Patrick Jackson, prof d’une trentaine d’années, est mourant.
Atteint d’un cancer incurable, alité sur un lit d’hôpital, il se remémore des instants marquants de sa vie. Les journées sont longues, les souvenirs innombrables. Sans qu’il ait à les convoquer, ils affluent. D’autant que les proches venus lui rendre visite sont chargés de mémoire et la relation qu’il entretient avec chacun d’eux s’avère riche en émotions, perturbante en tout cas, pour le moins. Sarah, sa mère, veuve austère parlant peu, lâchant d’amères critiques, semble s’imposer à sa compagnie par devoir plus que par envie. Sa sœur Margaret est l’unique personne dont la présence le réconforte. Quant à son beau-frère Robert, il préfère le congédier.

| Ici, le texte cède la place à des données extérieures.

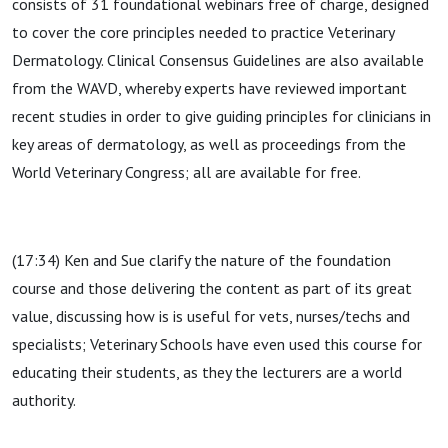
consists of 31 foundational webinars free of charge, designed
to cover the core principles needed to practice Veterinary
Dermatology. Clinical Consensus Guidelines are also available
from the WAVD, whereby experts have reviewed important
recent studies in order to give guiding principles for clinicians in
key areas of dermatology, as well as proceedings from the
World Veterinary Congress; all are available for free.
(17:34) Ken and Sue clarify the nature of the foundation
course and those delivering the content as part of its great
value, discussing how is is useful for vets, nurses/techs and
specialists; Veterinary Schools have even used this course for
educating their students, as they the lecturers are a world
authority.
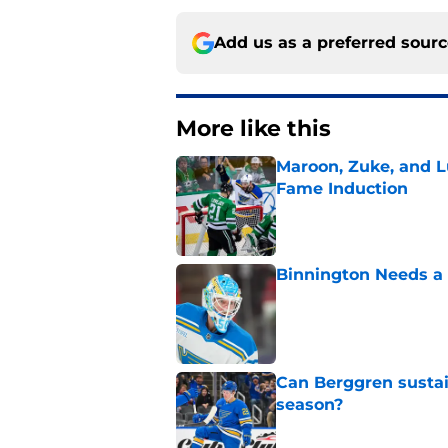
Add us as a preferred sour
More like this
Maroon, Zuke, and Lu
Fame Induction
Published by on Invalid Dat
Binnington Needs a
Published by on Invalid Dat
Can Berggren sustai
season?
Published by on Invalid Dat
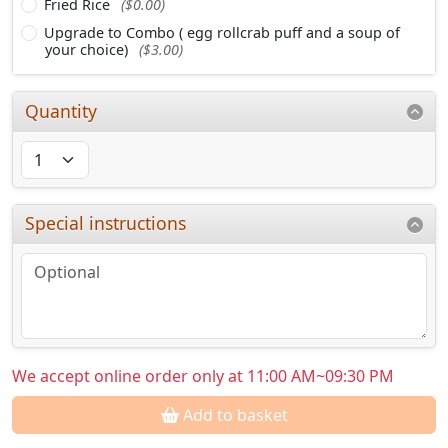
Fried Rice
($0.00)
Upgrade to Combo ( egg rollcrab puff and a soup of
your choice)
($3.00)
Quantity
Special instructions
We accept online order only at 11:00 AM~09:30 PM
Add to basket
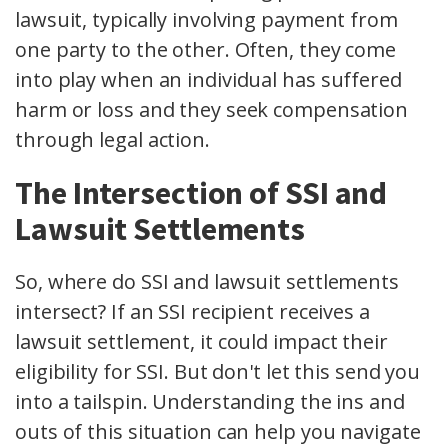
lawsuit, typically involving payment from
one party to the other. Often, they come
into play when an individual has suffered
harm or loss and they seek compensation
through legal action.
The Intersection of SSI and
Lawsuit Settlements
So, where do SSI and lawsuit settlements
intersect? If an SSI recipient receives a
lawsuit settlement, it could impact their
eligibility for SSI. But don't let this send you
into a tailspin. Understanding the ins and
outs of this situation can help you navigate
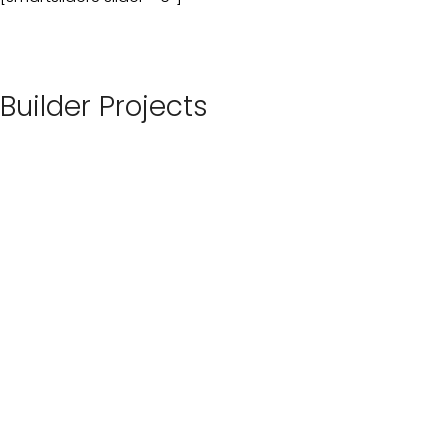
Builder Projects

Alternant phases où le narrateur est seul dans sa chambre et laisse divaguer son esprit, passages où les conversations peinent à remplir les vides, épisodes fixés dans le présent et retours dans le passé, l’existence de Patrick prend corps, ce qui l’en reste. Si le point de départ est un refrain connu (la figure du malade qui se rappelle est proche du cliché), La surface de l’eau s’écarte rapidement du lieu commun pour mieux surprendre. Le récit, tout en digressions, non-dits, ruptures de rythme au fil des soins prodigués par des infirmières plus ou moins amènes, interruptions du flot de la conscience du héros par la présence d’intrus, est construit afin que l’on s’accroche à la plus infime information digne d’être retenue pour mieux comprendre la personnalité de Patrick et des membres de sa famille. Ce n’est qu’avec une attention soutenue que l’on progresse, que l’on saisit pourquoi il semble y avoir si peu d’amour entre eux, si peu de témoignages d’affection. Pourquoi Sarah est-elle si raide avec ses enfants ? Qu’a-t-elle dû subir ? Pourquoi Margaret paraît-elle si fragile et Robert si détestable ?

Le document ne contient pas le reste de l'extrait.